> [Task brief] Go through the records and copy each line where the string "DESKTOP" occurs.

> [The input]
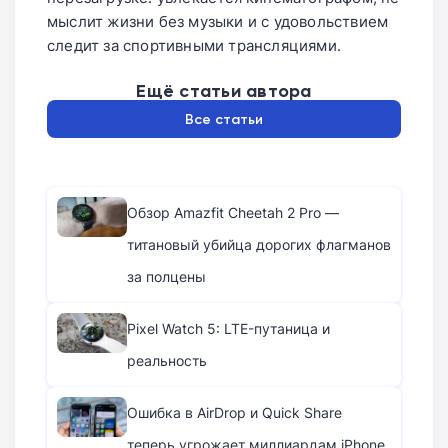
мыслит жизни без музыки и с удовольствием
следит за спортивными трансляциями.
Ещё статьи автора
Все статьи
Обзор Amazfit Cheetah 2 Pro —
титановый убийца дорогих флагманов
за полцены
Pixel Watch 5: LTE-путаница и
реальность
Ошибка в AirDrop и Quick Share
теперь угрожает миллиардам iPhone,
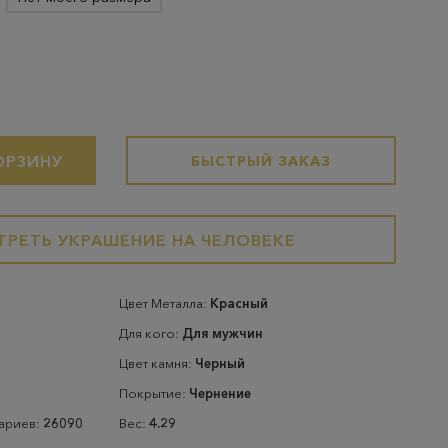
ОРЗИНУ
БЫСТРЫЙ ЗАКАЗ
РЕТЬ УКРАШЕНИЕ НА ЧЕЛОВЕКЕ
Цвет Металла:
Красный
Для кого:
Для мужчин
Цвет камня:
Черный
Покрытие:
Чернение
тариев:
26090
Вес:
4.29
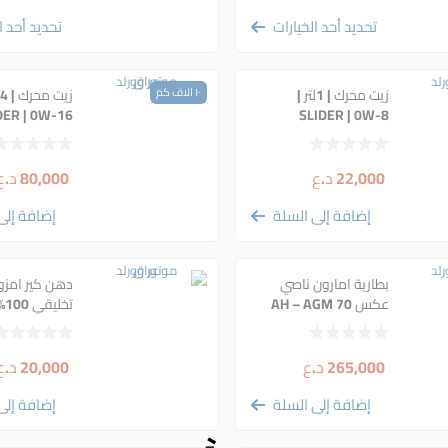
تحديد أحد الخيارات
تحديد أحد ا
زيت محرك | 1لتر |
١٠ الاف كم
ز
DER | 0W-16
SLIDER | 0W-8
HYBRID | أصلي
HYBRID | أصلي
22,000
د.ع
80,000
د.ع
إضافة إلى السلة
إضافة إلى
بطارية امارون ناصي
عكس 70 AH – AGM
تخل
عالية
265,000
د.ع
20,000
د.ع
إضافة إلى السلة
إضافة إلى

* * *

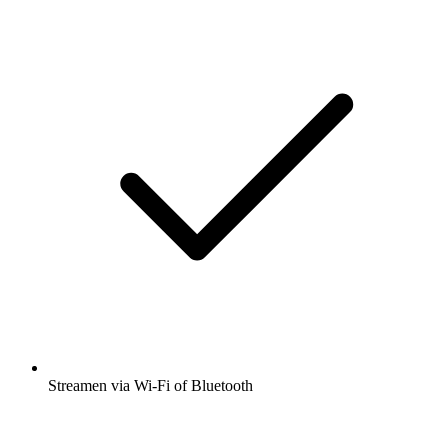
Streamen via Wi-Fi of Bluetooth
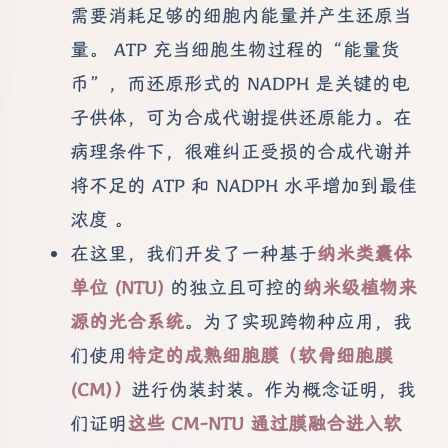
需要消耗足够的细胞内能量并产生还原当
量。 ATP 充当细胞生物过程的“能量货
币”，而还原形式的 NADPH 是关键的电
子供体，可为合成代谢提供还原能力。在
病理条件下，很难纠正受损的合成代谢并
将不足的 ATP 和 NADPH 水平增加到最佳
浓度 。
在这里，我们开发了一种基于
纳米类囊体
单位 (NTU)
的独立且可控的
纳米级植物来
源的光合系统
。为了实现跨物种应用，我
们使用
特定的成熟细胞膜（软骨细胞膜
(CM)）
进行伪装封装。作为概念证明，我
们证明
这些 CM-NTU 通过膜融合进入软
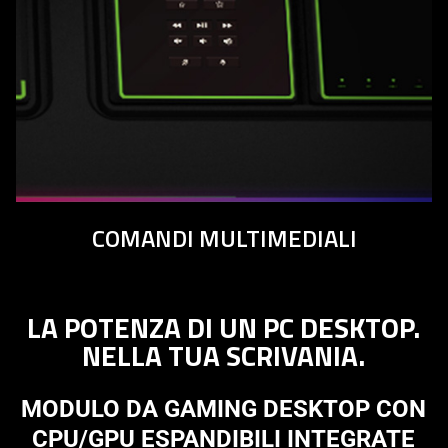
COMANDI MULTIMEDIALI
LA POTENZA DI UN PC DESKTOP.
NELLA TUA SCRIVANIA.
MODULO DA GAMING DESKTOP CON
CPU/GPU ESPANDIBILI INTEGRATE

> [Final answer]
LA POTENZA DI UN PC DESKTOP.
MODULO DA GAMING DESKTOP CON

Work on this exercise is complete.